Single-cell and spatial transcriptome sequencing, two recently optimized transcriptome sequencing methods, are increasingly used to study cancer and related diseases. Cell annotation, particularly for malignant cell annotation, is essential and crucial for in-depth analyses in these studies. However, current algorithms lack accuracy and generalization, making it difficult to consistently and rapidly infer malignant cells from pan-cancer data. To address this issue, we present Cancer-Finder, a domain generalization-based deep learning algorithm that can rapidly identify malignant cells/spots in single-cell and spatial transcriptomics data. Additionally, Cancer-Finder integrated an interpretability module, which can utilizes a saliency map to identified important genes related to prognosis and tumor microenvironment.
Prerequisites:
System: Ubuntu 18.04
python: 3.9.16
CUDA: 11.6
torch: 1.13.1
You can build the environment with Anaconda:
conda create -n scf python==3.9.16
conda activate scf
pip install -r requirements.txt
A input count matrix should be :
SYMBOL | Cell 1 | Cell 2 | ... | Cell n |
---|---|---|---|---|
Gene 1 | 0 | 2 | ... | 0 |
Gene 2 | 0 | 0 | ... | 1 |
... | ... | ... | ... | ... |
Gene n | 0 | 0 | ... | 0 |
tsv
, csv
and h5ad
format are supported.
It can be used for new inference by executing the following command:
python -u infer.py --ckp=checkpoints/sc_pretrain_article.pkl --matrix=sample_data/sample_data_matrix.tsv --out=out.csv
The purpose of the above command is to infer the malignancy status of cells in the expression matrix sample_data/sample_data_matrix.tsv
.
The parameter ckp
denotes the checkpoints of pre-trained model used for inference.

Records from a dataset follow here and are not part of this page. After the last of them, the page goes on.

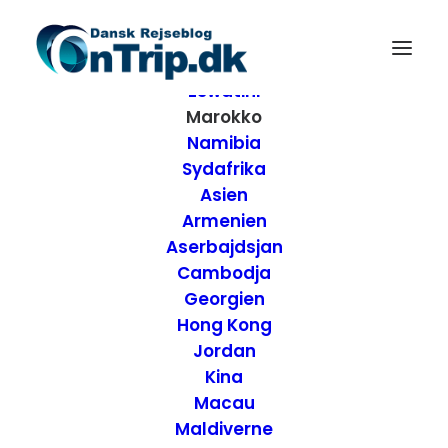
Forside
Destinationer
Afrika
Eswatini
Marokko
Namibia
Sydafrika
Asien
Armenien
Aserbajdsjan
Cambodja
Georgien
Hong Kong
Jordan
Kina
Anmeldelse af 16
Macau
Maldiverne
Cafe – Marrakech,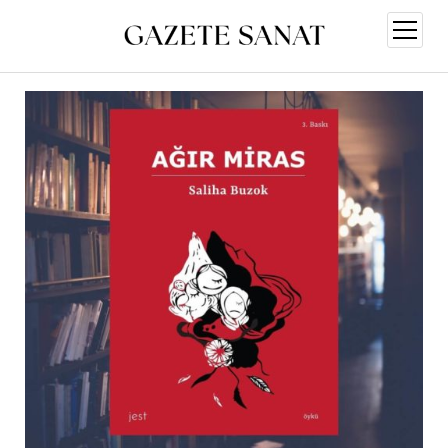
menüy
aç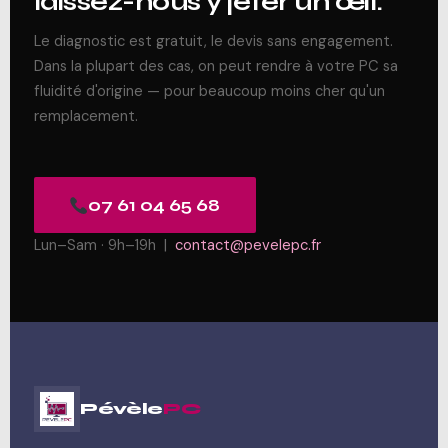
laissez-nous y jeter un œil.
Le diagnostic est gratuit, le devis sans engagement.
Dans la plupart des cas, on peut rendre à votre PC sa
fluidité d'origine — pour beaucoup moins cher qu'un
remplacement.
07 61 04 65 68
Lun–Sam · 9h–19h |
contact@pevelepc.fr
Pévèle
PC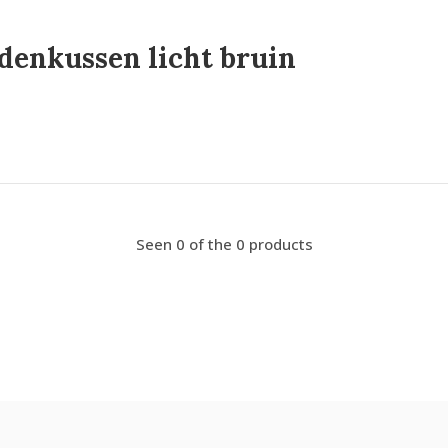
denkussen licht bruin
Seen 0 of the 0 products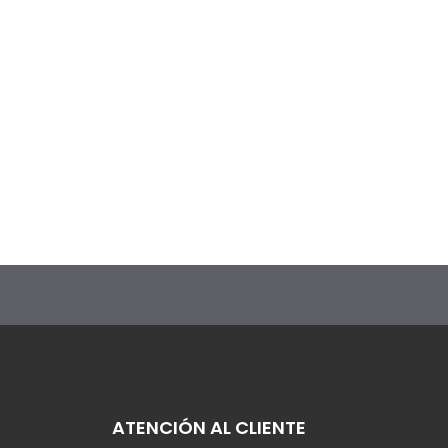
ATENCIÓN AL CLIENTE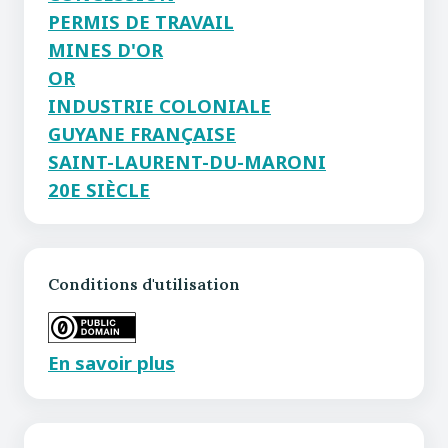
PERMIS DE TRAVAIL
MINES D'OR
OR
INDUSTRIE COLONIALE
GUYANE FRANÇAISE
SAINT-LAURENT-DU-MARONI
20E SIÈCLE
Conditions d'utilisation
En savoir plus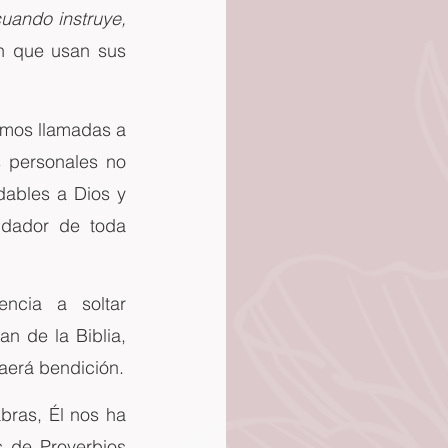
uando instruye, 
n que usan sus 
amos llamadas a 
 personales no 
ables a Dios y 
dador de toda 
ncia a soltar 
 de la Biblia, 
raerá bendición.
ras, Él nos ha 
 de Proverbios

The checkpoints used in article for scRNA-seq data and spatial transcriptomics (ST) data are available for download.
The out.csv
file contains examples of the expected output.
This is a sample dataset consisting of 10 cancer cell lines and 10 healthy human peripheral blood cells, and its output should typically appear as follows:
sample | predict |
---|---|
AAACCCAGTATATGGA-1 | 0 |
AAACCCAGTATCGTAC-1 | 0 |
... | ... |
Lib90_00009 | 1 |
If you wish to perform inference on your own dataset, simply replace sample_data/sample_data_matrix.txt
with your own expression matrix.
tsv
, csv
and h5ad
format are supported.
More usage for inference:
python -u infer.py \
--ckp=<ckp_file> \ # path for pre-trained model
--matrix=<data_file> \ # path for data, "tsv", "csv" and "h5ad" format are supported.
--out=<output_file> \ # out path
--threshold=<threshold> # threshold of inference, default=0.5. Recommended to use 0.5 for scRNA-seq, 10x Visium, legacy ST and slide-seq data. Recommended to use 0.9766 for MERFISH data.
Additionally, a pre-trained model trained with 476,562 cells (148,332 more cells than the article.) from 13 tissues can also be downloaded. Its internal performance is as follows.
And more pre-trained models will be updated in the future.
If you want train a gene set, please run the command:
python -u train_gene_set.py
If you want to train without a gene set, just to train a pre-trained model for inference. Please run the command:
python -u train.py
By default, the preceding command will use the data within data/train/*
as from the training domain and data/val/*
as from the validation domain for training.
More usage for training:
python -u train.py \
--train_dir=<train_dir> \ # Directory of training data
--val_dir=<val_dir> \ # Directory of val data
--batch_size=<batch_size> \ # batch size
--lr=<learning_rate> \ # learning rate
--max_epoch=<max_epoch> \ # max epoch
--output=<output_dir> \ # The output directory of training, including checkpoint and the gene list, and logs files
--gpu_id=<id> # Not necessary, Specify the No. of the gpu if it is available
This project is licensed under the MIT License - see the LICENSE file for details.